I am trying to use the answer of a preceding question to implement a small graph library. The idea is to consider graphs as colections, where vertices wrap collection elements.

I would like to use abstract types to represent Vertex and Edge types (because of type safety) and I want to use type parameters to represent the type of the collection elements (because I want to define them at instantiation easily).

However, when trying the most basic example I can think about, I am stuck with compile errors.
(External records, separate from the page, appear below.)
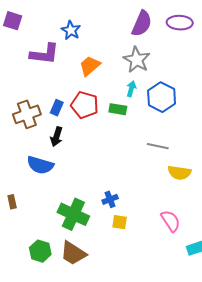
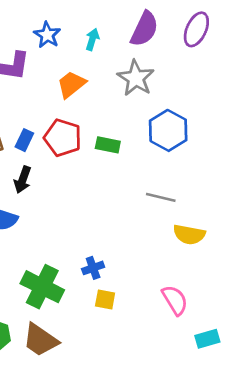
purple ellipse: (180, 23) -> (196, 29), turned -70
cyan arrow: (131, 89) -> (92, 39), moved

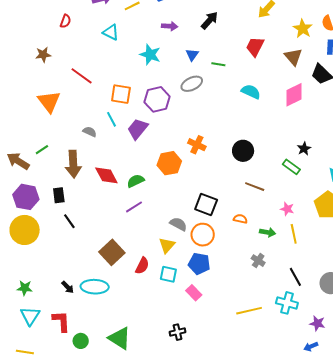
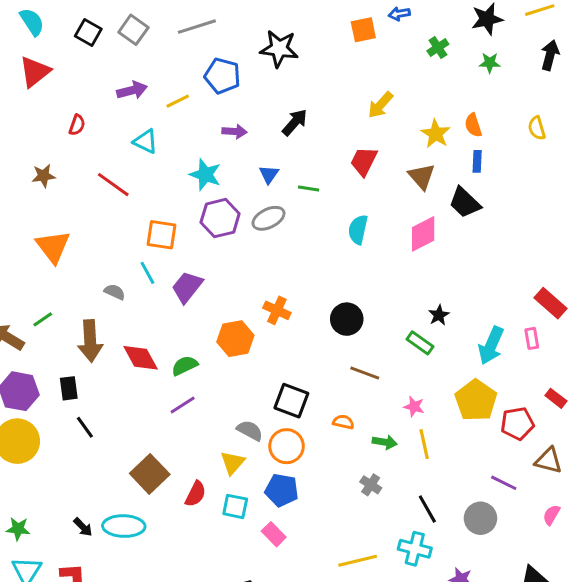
red line: (82, 76) -> (113, 185), moved
cyan semicircle: (251, 92) -> (358, 230), turned -102
purple hexagon: (157, 99) -> (220, 218), moved

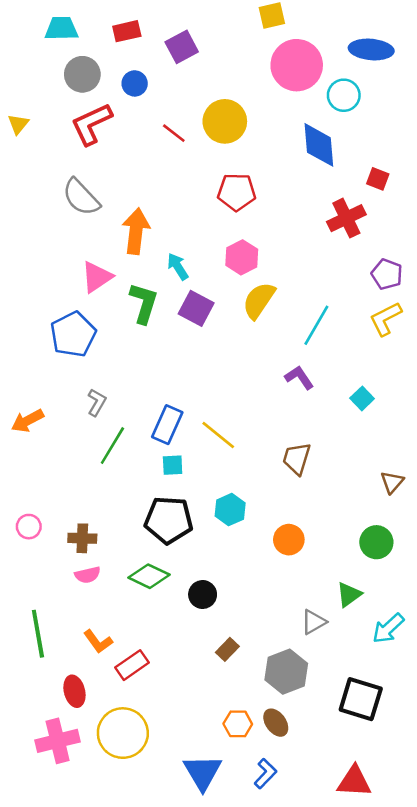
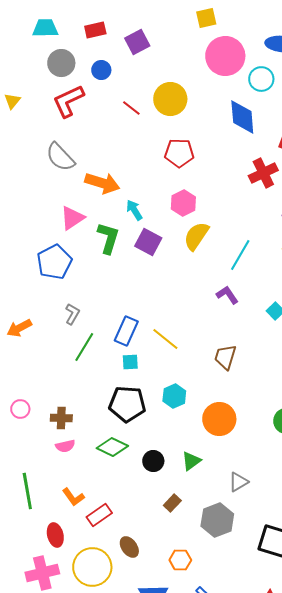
orange arrow: (136, 231) -> (102, 183), turned 100
orange circle: (289, 540) -> (219, 419), size x1.4
green triangle: (349, 595) -> (191, 461), moved
brown ellipse: (276, 723) -> (129, 547), moved

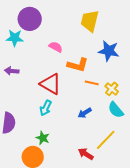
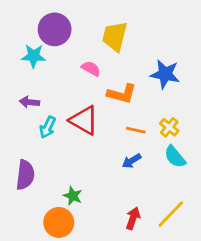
yellow trapezoid: (90, 21) -> (115, 36), moved
orange line: (92, 83) -> (136, 130), moved
cyan arrow: (46, 108) -> (48, 127), moved
yellow line: (106, 140) -> (171, 214), moved
red arrow: (86, 154) -> (133, 218), turned 77

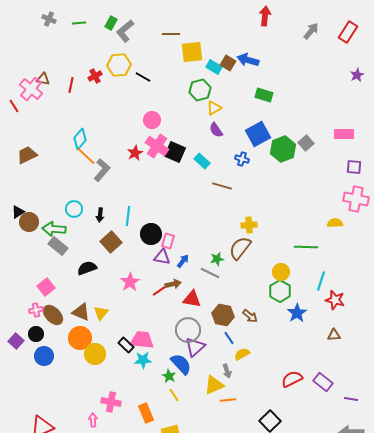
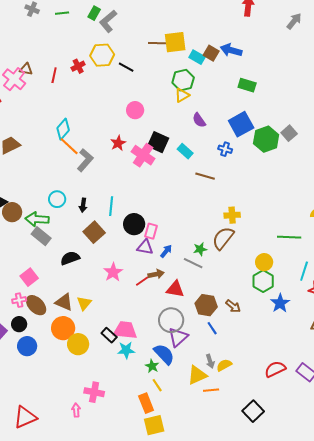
brown line: (171, 34) -> (157, 43), moved
yellow triangle: (214, 108) -> (182, 95), moved
pink cross: (157, 146) -> (143, 155), moved
yellow semicircle: (242, 354) -> (224, 365), moved
orange rectangle: (146, 413) -> (146, 403), moved

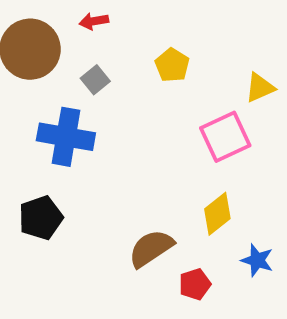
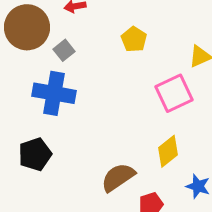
gray square: (95, 80) -> (64, 50), moved

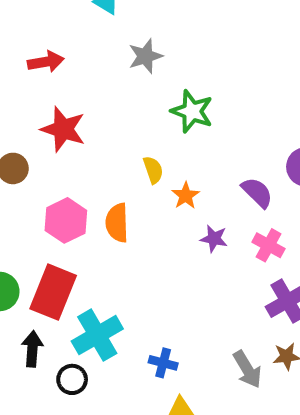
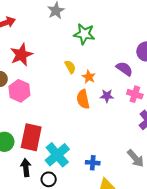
red star: (63, 129) -> (21, 55), turned -30
pink hexagon: (66, 220) -> (19, 91), moved
orange semicircle: (117, 223) -> (83, 99), moved

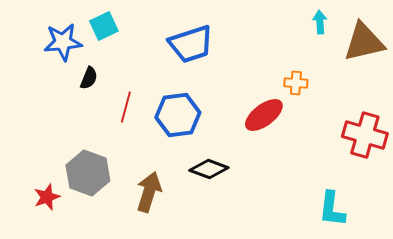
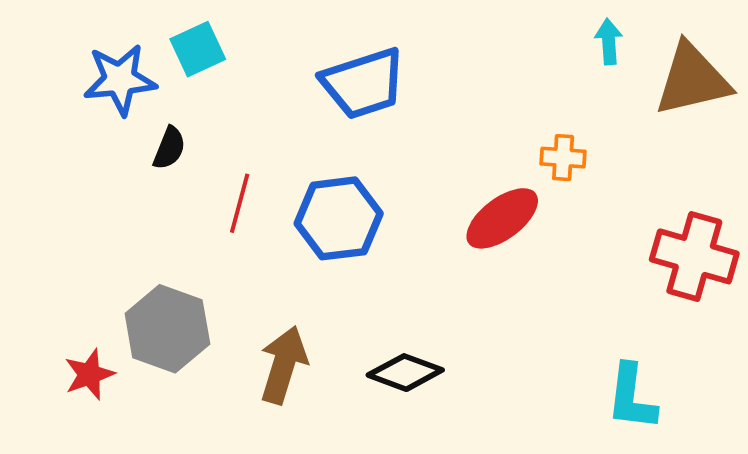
black diamond: (209, 169) -> (405, 373), moved

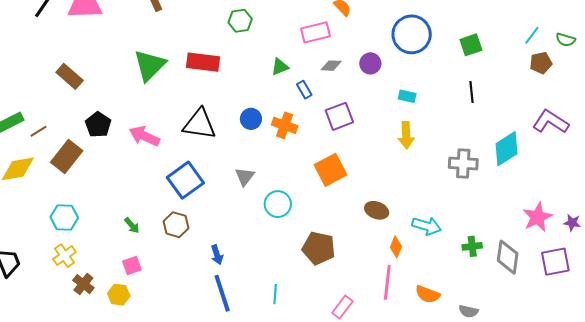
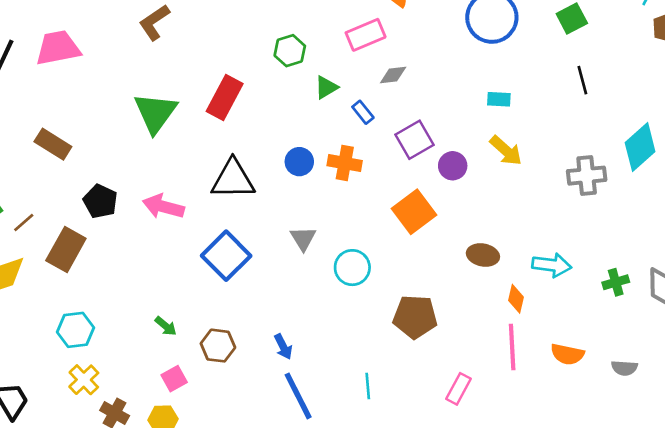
green hexagon: (240, 21) -> (290, 51), moved
red rectangle: (203, 62) -> (225, 97), turned -60
purple circle: (370, 63) -> (453, 166), moved
yellow arrow: (406, 135) -> (506, 151), turned -36
brown hexagon: (176, 225) -> (218, 346), moved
Here is the example:

package graph

abstract class GraphKind[T] {

  type V <: Vertex[T]
  type G <: Graph[T]

  def newGraph(): G

  abstract class Graph[T] extends Collection[T]{
    self: G =>
    def vertices(): List[V]
    def add(t: T): Unit
    def size(): Int
    def elements(): Iterator[T]
  }

  trait Vertex[T] {
    self: V =>
      def graph(): G
      def value(): T
  }

}

And here is the basic implementations:

class SimpleGraphKind[T] extends GraphKind[T] {

  type G = GraphImpl[T]
  type V = VertexImpl[T]

  def newGraph() = new GraphImpl[T]

  class GraphImpl[T] extends Graph[T] {
    private var vertices_ = List[V]()
    def vertices = vertices_
    def add( t: T ) {  vertices_ ::= new VertexImpl[T](t,this) }
    def size() = vertices_.size
    def elements() = vertices.map( _.value ).elements
  }

  class VertexImpl[T](val value: T, val graph: GraphImpl[T]) extends Vertex[T] {
    override lazy val toString = "Vertex(" + value.toString + ")"
  }

}

When trying to compile, I get:

/prg/ScalaGraph/study/Graph.scala:10: error: illegal inheritance;
 self-type GraphKind.this.G does not conform to Collection[T]'s selftype Collection[T]
  abstract class Graph[T] extends Collection[T]{
                              ^
/prg/ScalaGraph/study/Graph.scala:33: error: illegal inheritance;
 self-type SimpleGraphKind.this.GraphImpl[T] does not conform to   SimpleGraphKind.this.Graph[T]'s selftype SimpleGraphKind.this.G
  class GraphImpl[T] extends Graph[T] {
                         ^
/prg/ScalaGraph/study/Graph.scala:36: error: type mismatch;
 found   : SimpleGraphKind.this.VertexImpl[T]
 required: SimpleGraphKind.this.V
    def add( t: T ) {  vertices_ ::= new VertexImpl[T](t,this) }
                                 ^
/prg/ScalaGraph/study/Graph.scala:38: error: type mismatch;
 found   : Iterator[T(in class SimpleGraphKind)]
 required: Iterator[T(in class GraphImpl)]
    def elements() = vertices.map( _.value ).elements
                                         ^
/prg/ScalaGraph/study/Graph.scala:41: error: illegal inheritance;
 self-type SimpleGraphKind.this.VertexImpl[T] does not conform to   SimpleGraphKind.this.Vertex[T]'s selftype SimpleGraphKind.this.V
  class VertexImpl[T](val value: T, val graph: GraphImpl[T]) extends Vertex[T] {
                                                                 ^
5 errors found

I have absolutely no idea of the meaning of these errors... However, if I specialize the type T in the implementation (class SimpleGraphKind extends GraphKind[Int] I get only the first error.

Do you have some ideas ?

+1  A: 

It seems that Vertex's belonging to a particular graph and only that graph can be represented best in the type system with a nested Vertex trait in the Graph. Is what you are trying to achieve met with the following structure?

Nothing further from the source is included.